We found that greater fluency and originality of performance in the standard creativity tests were associated with greater fluency and originality of pareidolias. Furthermore, participants with stronger interests in arts and music produced more original pareidolic drawings overall. Excitingly, these results suggest that creative processes are involved in the production of pareidolias, and that pareidolia might offer new ways to investigate creative cognition.
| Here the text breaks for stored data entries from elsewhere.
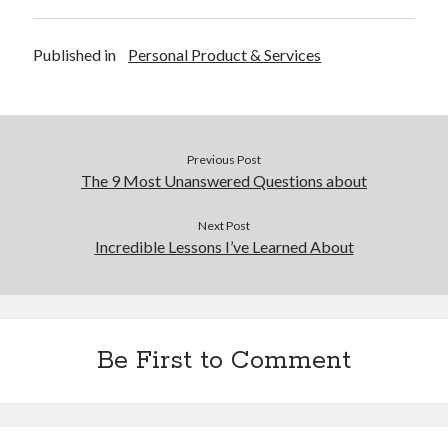
Published in
Personal Product & Services
Previous Post
The 9 Most Unanswered Questions about
Next Post
Incredible Lessons I’ve Learned About
Be First to Comment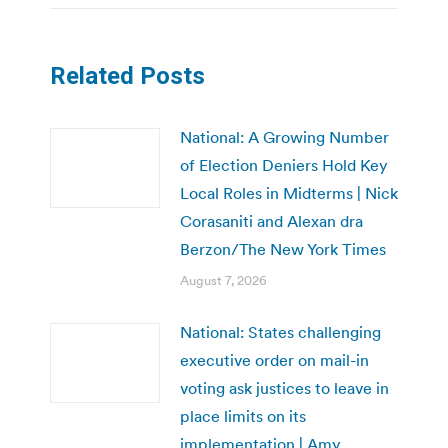
Related Posts
National: A Growing Number
of Election Deniers Hold Key
Local Roles in Midterms | Nick
Corasaniti and Alexan dra
Berzon/The New York Times
August 7, 2026
National: States challenging
executive order on mail-in
voting ask justices to leave in
place limits on its
implementation | Amy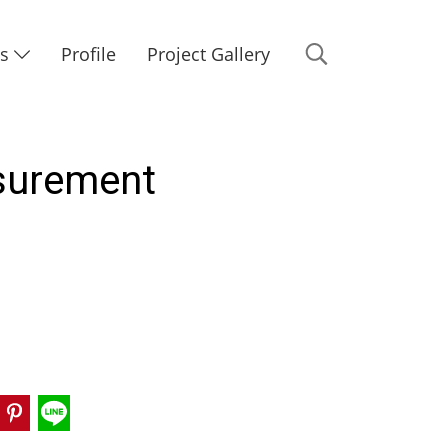
Us
Profile
Project Gallery
asurement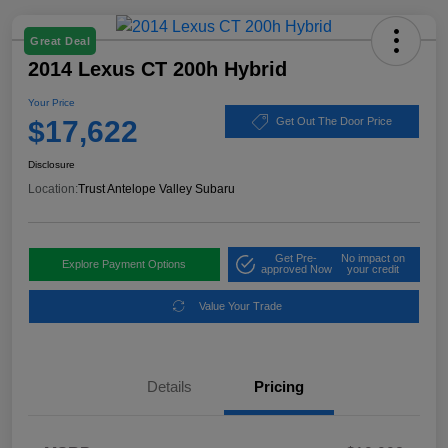
Great Deal
2014 Lexus CT 200h Hybrid
Your Price
$17,622
Get Out The Door Price
Disclosure
Location:
Trust Antelope Valley Subaru
Get Pre-
No impact on
Explore Payment Options
approved Now
your credit
Value Your Trade
Details
Pricing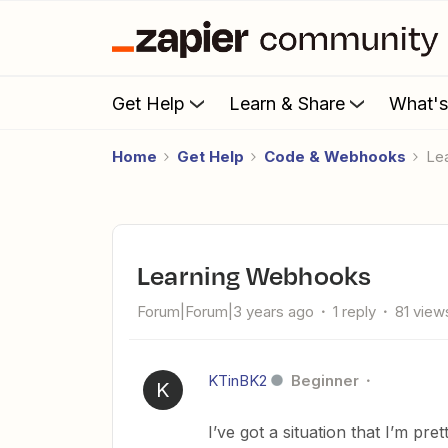
Get Help
Learn & Share
What'
Home
Get Help
Code & Webhooks
L
Learning Webhooks
Forum|Forum|3 years ago
1 reply
81 view
KTinBK2
Beginner
K
I’ve got a situation that I’m p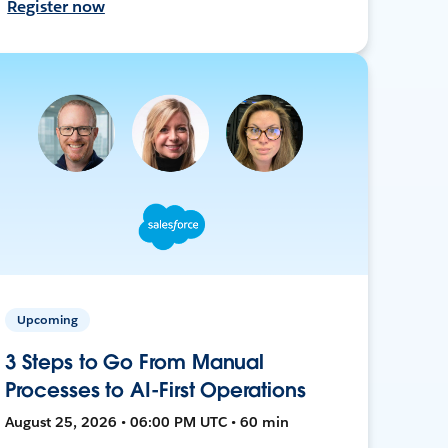
Register now
Upcoming
3 Steps to Go From Manual
Processes to AI-First Operations
August 25, 2026 • 06:00 PM UTC • 60 min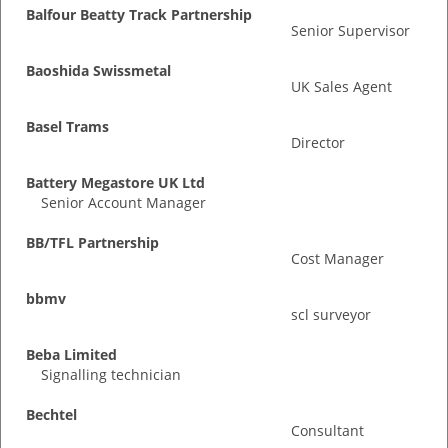
Balfour Beatty Track Partnership
Senior Supervisor
Baoshida Swissmetal
UK Sales Agent
Basel Trams
Director
Battery Megastore UK Ltd
Senior Account Manager
BB/TFL Partnership
Cost Manager
bbmv
scl surveyor
Beba Limited
Signalling technician
Bechtel
Consultant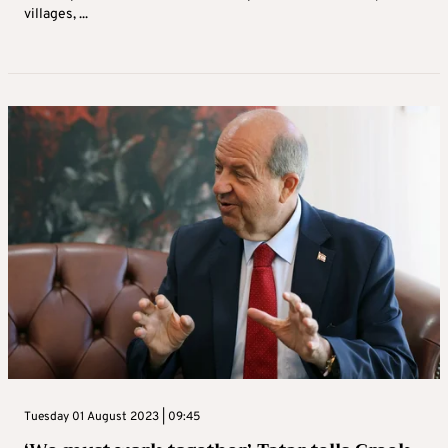
villages, ...
Tuesday 01 August 2023 | 09:45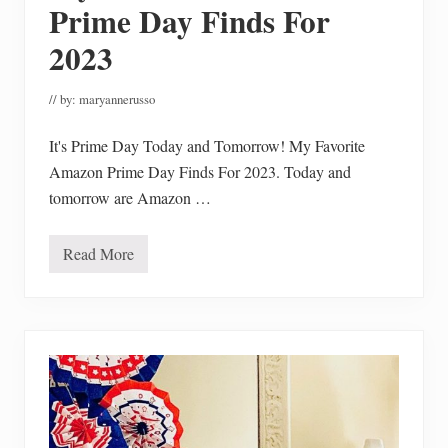
s
Prime Day Finds For
2023
// by:
maryannerusso
It's Prime Day Today and Tomorrow! My Favorite
Amazon Prime Day Finds For 2023. Today and
tomorrow are Amazon …
Read More
M
y
F
a
v
o
r
i
t
e
A
m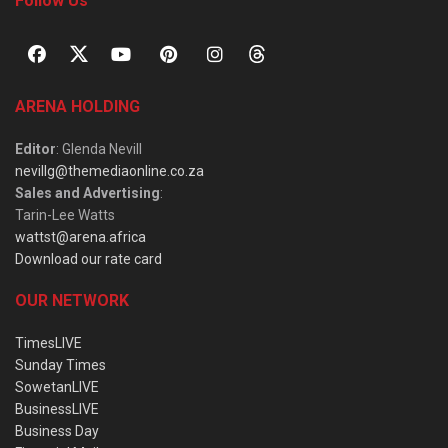
Follow Us
ARENA HOLDING
Editor
: Glenda Nevill
nevillg@themediaonline.co.za
Sales and Advertising
:
Tarin-Lee Watts
wattst@arena.africa
Download our rate card
OUR NETWORK
TimesLIVE
Sunday Times
SowetanLIVE
BusinessLIVE
Business Day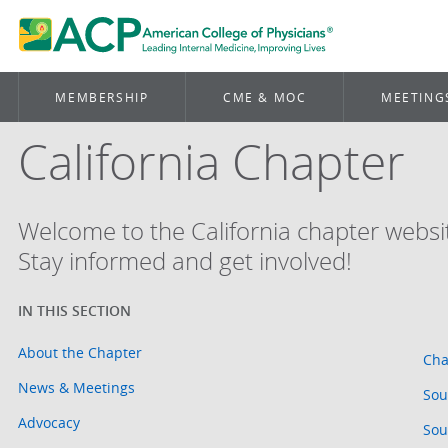
MEMBERSHIP
CME & MOC
MEETING
California Chapter
Welcome to the California chapter websi
Stay informed and get involved!
About the Chapter
Cha
News & Meetings
Sou
Advocacy
Sou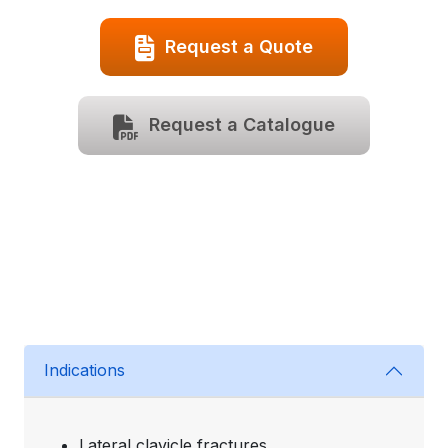
Request a Quote
Request a Catalogue
Indications
Lateral clavicle fractures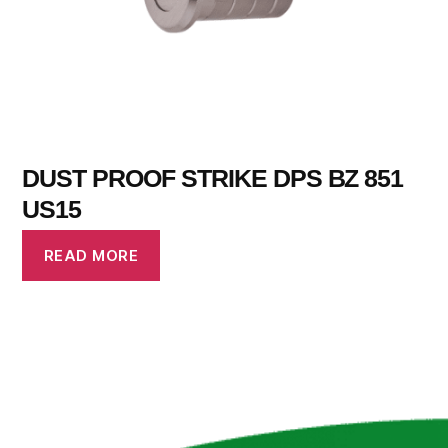
DUST PROOF STRIKE DPS BZ 851
US15
READ MORE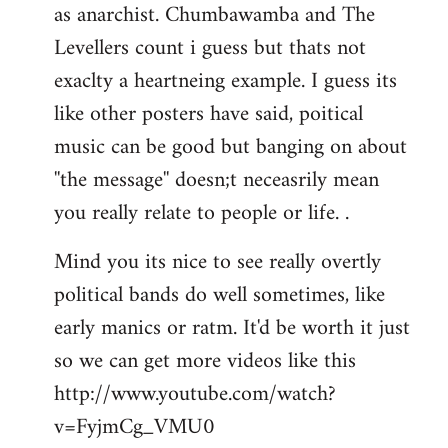
as anarchist. Chumbawamba and The
Levellers count i guess but thats not
exaclty a heartneing example. I guess its
like other posters have said, poitical
music can be good but banging on about
''the message'' doesn;t neceasrily mean
you really relate to people or life. .
Mind you its nice to see really overtly
political bands do well sometimes, like
early manics or ratm. It'd be worth it just
so we can get more videos like this
http://www.youtube.com/watch?
v=FyjmCg_VMU0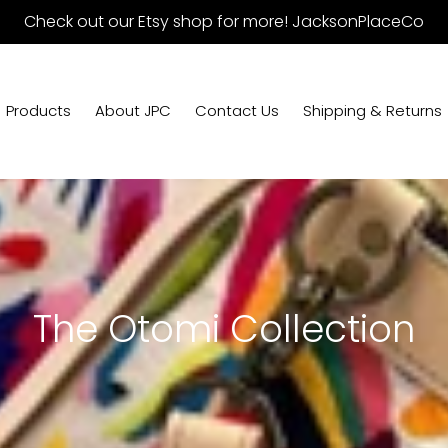
Check out our Etsy shop for more! JacksonPlaceCo
Products
About JPC
Contact Us
Shipping & Returns
C
The Otomi Collection
o
l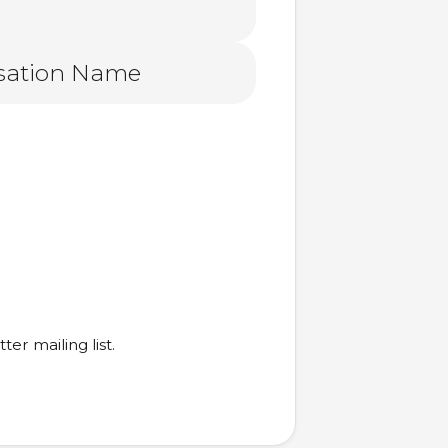
er mailing list.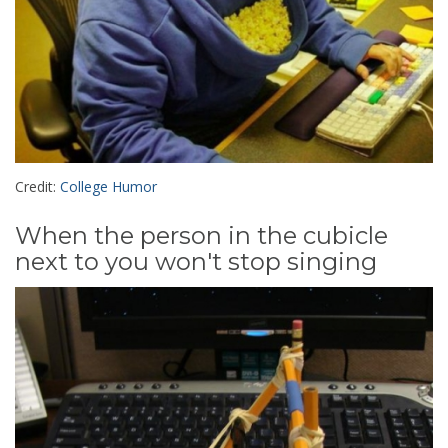
Credit:
College Humor
When the person in the cubicle
next to you won't stop singing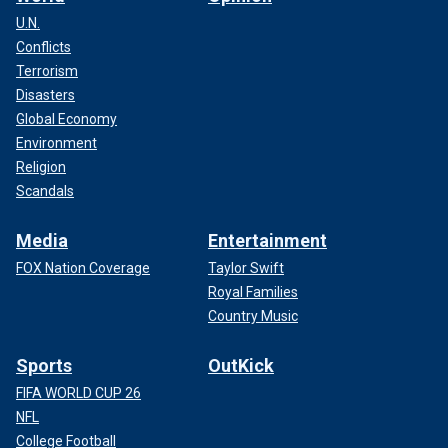
U.N.
Conflicts
Terrorism
Disasters
Global Economy
Environment
Religion
Scandals
Media
Entertainment
FOX Nation Coverage
Taylor Swift
Royal Families
Country Music
Sports
OutKick
FIFA WORLD CUP 26
NFL
College Football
Pareidolias also raise deeper questions. Is all of perception an illusion? When letters become words with meaning, and dots and dashes form faces, what is real and what is an invention? The outer world must, somehow, be grasped and interpreted in a way that makes sense for the inner world. What is sufficient for this purpose? How can we distinguish a complete illusion, or delusion, from a useful creative interpretation?

Some clues are coming from brain-imaging research. When we see faces in a random pattern, this activates the same ‘fusiform face area’ that responds to the sight of real faces, and within the same timeframe (approximately 170 milliseconds). This rapidity suggests that a pareidolia isn’t a reinterpretation of what has been perceived, but is more akin to a genuine perceptual experience.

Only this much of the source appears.